Kargo firmasında görevliymiş, bizim İstanbul'daki çocuk ve İzmir'deki arkadaşı kırk defa sorunca bu bey "ne paketi bu" diye sinirlenmiş. Hikayeyi duyunca ( bu arada yazarken bile komik geliyor, neticede bir eşofman ve bir şapka) "yetiştiririz" demiş...Paket dağıtım deposundan çıkmış ve az önce  Karşıyaka'ya göndermişler...

Teşekkür ediyorum.
"Rica ederim, biz de Fenerbahçeliyiz" diyor...

Metin bey kalp hastası, bu trafiği anlatıp anlatmamak arasında gidip gelirken, kapı çalınıyor Metin bey bize geliyor ! Sessizce beklemeye başlıyoruz...
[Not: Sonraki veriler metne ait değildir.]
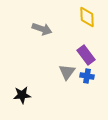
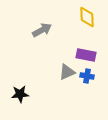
gray arrow: moved 1 px down; rotated 48 degrees counterclockwise
purple rectangle: rotated 42 degrees counterclockwise
gray triangle: rotated 30 degrees clockwise
black star: moved 2 px left, 1 px up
1-2 saat sonra tanımadığım bir cep telefonu arıyor.
Bir genç "şu anda paketi teslim ettim teyzeye" diyor...
Rahatlıyoruz...

Ardından sırasıyla, hikayede kargo firmasından kimin adı geçtiyse arayıp "paketin teslim edildiğini" söylüyorlar...

O yaz Fenerbahçe şampiyon oluyor...
Metin beyin yeğeni teşekkür ediyor...

Not : O Kargo firması rakip bir takıma sponsor olduğu için artık kullanmıyorum ve bu konuda bazen kendimi kötü hissediyorum..

Not-2 : "Fenerbahçeli olmak ne güzel bir şey" şarkısı çok güzel

Not:-3 : Kar yağınca İstanbul'da ana arterler açık oluyor :)

5 yorum:

Unknown dedi ki...

Ağladım,ağlayacağım

Adsız dedi ki...

Kelimelerin insanın boğazında düğümlendiği bir an yaşattı bu yazı bana.

Fenerbahçeli olmak ne güzel bir şey

Adsız dedi ki...

Hikayenin ve Fenerbahçeliligin, takimdasligin güzelliginin tartışılmaz olduğu sıcacık bir ani.. Ancak Daum'un hiç maçlarda EŞOFMAN giymesi tartışılmışmiydi ? :)

Adsız dedi ki...

Gurur duyuyorum FENERBAHÇE sevgisi nelere kadir helal olsun herkese ve bu sevgiyi bizlere yaşatan tüm FENER sevdalılarına..

obudak dedi ki...

Bozkurt üstad kaleminize, yüreğinize sağlık. O anları biz de yaşadık, biz de duygulandık. Fenerbahçe bağlılığı böyle birşey işte...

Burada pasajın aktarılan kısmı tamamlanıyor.